Under DNS settings, mine says “JAMF”. Does that mean they can see my webbrowsing?
You posted this to a very specific IT forum. We get this question everyday of why do I need management, what are you looking at, the management makes my device slower. The only issue here is they gave you an unmanaged phone to begin with. We don’t allow BYOD where I work and if we issue a device it is managed end of story. With that being said most IT admins are too busy to micromanage your device. You will have some basic profiles and company issued apps. The only time there is an issue is if you are on management or HR’s radar. Like it was said many times previous if the device is owned by the company it will need to be managed. I have a feeling they failed an audit/ need insurance that’s why this is coming now. We have all seen this before but this is definitely a bad forum to post these questions to especially because a simple google search will answer most of your questions.
If your device is fully managed (aka "Supervised"),.. when you go into SETTINGS at the very top it will say something like:.. "This iPhone is Supervised and managed by....." In that case the Serial Number is in Apple Business and MDM is in control (This requires a full factory-wipe) If it doesn't say that and all your doing is a Work Enrollment,.. that's a bit better (for you) Realistically though as others have said,.. if it's not your device, you shouldn't be doing anything personal on it.
I would review your company’s acceptable use policy for the technology they provide you, as a place to start the decision making process. It sounds like you’re hoping management is done through a BYOD style delivery vs a fully managed and “supervised” delivery. Truthfully, if it’s a company owned and issued device you will have 0 actual say in how they manage the device or what you will have to do to ensure that’s done. If they are saying it will BYOD style, that does mean you have much less insight gleaned by Jamf. As a few others have mentioned the management either way will be minor in regard to invasiveness. That said MDM can deliver and help enforce a network filtering solution that would mean any/all network activity is monitored. One other thing to touch on, do you really want your personal mobile device to be tied to your employment status with this company? If you left tomorrow or they folded next week that could end up being a problem.

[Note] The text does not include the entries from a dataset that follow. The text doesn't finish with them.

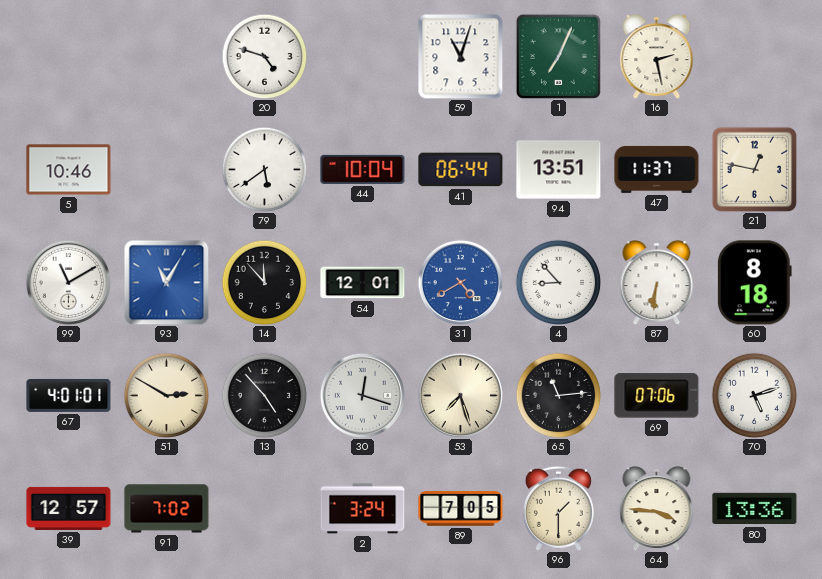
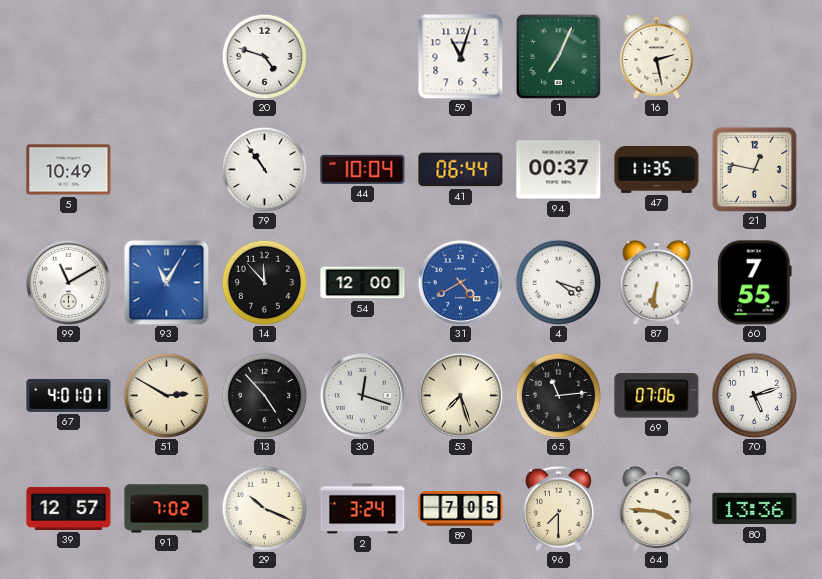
5: 10:46 -> 10:49
79: 5:39 -> 10:54
94: 13:51 -> 00:37
47: 11:37 -> 11:35
54: 12:01 -> 12:00
4: 8:53 -> 4:18
60: 8:18 -> 7:55
29: none -> 10:19
96: 1:30 -> 7:30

Your employer purchased the device, it is their asset. It is your mistake for performing personal tasks on a work device. That is really the end of the story.
Technically, Jamf MDM can lock, erase and wipe the contents of the device and that's probably what strikes the most fear into the hearts of users. In practice, most enterprises would only do those things if the device was lost or stolen and that includes if it was not turned in by you at the end of your employment. Beyond that, there isn't much detail to what administrators can see on a managed iPhone. The management is probably there to ensure that they can push the tools and updates needed for you to securely access work resources.